Schematic Update · 15 December 05
The rest of life, home and work, has been keeping me busy lately which translates into less tangible work on Eve.
Still working on shoe-horning the electric heater assembly into the old A/C box such that all of the air goes through the heater cores and is safely away from the plastic side-walls. Also, before doing much of the installation and wiring of the heaters I needed to update the schematic.
Being more of a visual thinker I tend to do “what-if” designs first, sketching out schematic ideas on paper or a whiteboard. When that finally looks good it’s much easier to implement the real thing.
After a few experiments and false starts here is the updated schematic for the heater circuitry.
We are using two ceramic heaters this time.

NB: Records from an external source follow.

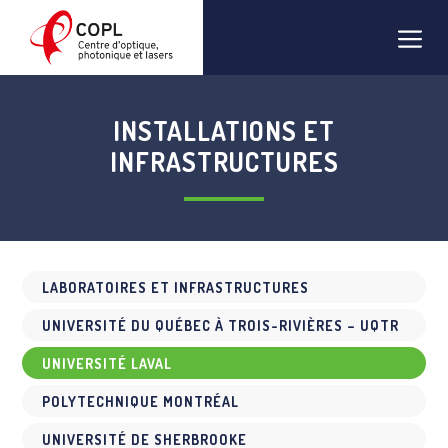
Aller
Men
au
contenu
INSTALLATIONS ET
INFRASTRUCTURES
LABORATOIRES ET INFRASTRUCTURES
UNIVERSITÉ DU QUÉBEC À TROIS-RIVIÈRES – UQTR
UNIVERSITÉ LAVAL
POLYTECHNIQUE MONTRÉAL
UNIVERSITÉ DE SHERBROOKE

Do we turn both on at the same time or provide individual control? Having both is good when you need to blast the defroster, but is probably too much (too much current and heat) when merely trying to take the edge off the cold.
It takes an extra switch and relay to add the additional control, which isn’t that expensive in the grand scheme of things. I’ve wired it such that you can leave the “high” switch on all the time and just turn on/off the main heat switch.
This schematic shows the second ceramic heater with the positive lead going through a separate relay. We use relays because these are high current and voltage lines: 144vdc with up to 15 amps when going full blast. Our 12vdc line is used to control the relays and remains separate from the high voltage.
Also note the addition of a thermal switch. That’s the funky looking thing with “Thermal” next to it. Since a couple of them came with the ceramic heaters it seems a pity not to use them. Not sure yet on the placement, will have to experiment, but the idea is that the switch opens up if the heater mounting area gets too hot.
Since I was updating schematics I’ve gone ahead and added a safety interlock to the main high voltage schematic. Reader, Alvan, was kind enough to send a schematic proposal for the interlock, which I’ve modified a bit and integrated into the design.
For those who have seen the earlier schematics I should note that I’ve updated the colors as follows:
- RED – 12vdc positive
- BLACK – 12vdc ground
- PURPLE – 144vdc positive
- BLUE – 144vdc ground
Let me try to explain the circuit.
When you turn on the ignition the 12vdc goes through a fuse and one or more safety interlocks like the inertia switch shown here. It could also go through a hood latch detect and a relay energized when the charger is plugged in. The idea is that anything which shouldn’t be “true” when you go to start the car is used to inhibit this control line.
The potbox is hooked to the accelerator pedal and when you press on the “gas” the switch closes. The switch has normally closed (NC) and normally open (NO) contact positions. the NC lead to an interlocking relay setup. If you don’t have the pedal pressed the relay will energize via the bottom 12vdc. If the pedal is pressed, then the relay doesn’t turn on and the high voltage line stays disconnected.
Once the interlock relay energizes it provides its own “holding” voltage. You may also notice that the bottom left high voltage relay (I should number these) turns on with the ignition: meaning the DC-DC converter and heater turn on immediately. The other high voltage relay only turns on when the accelerator is engaged.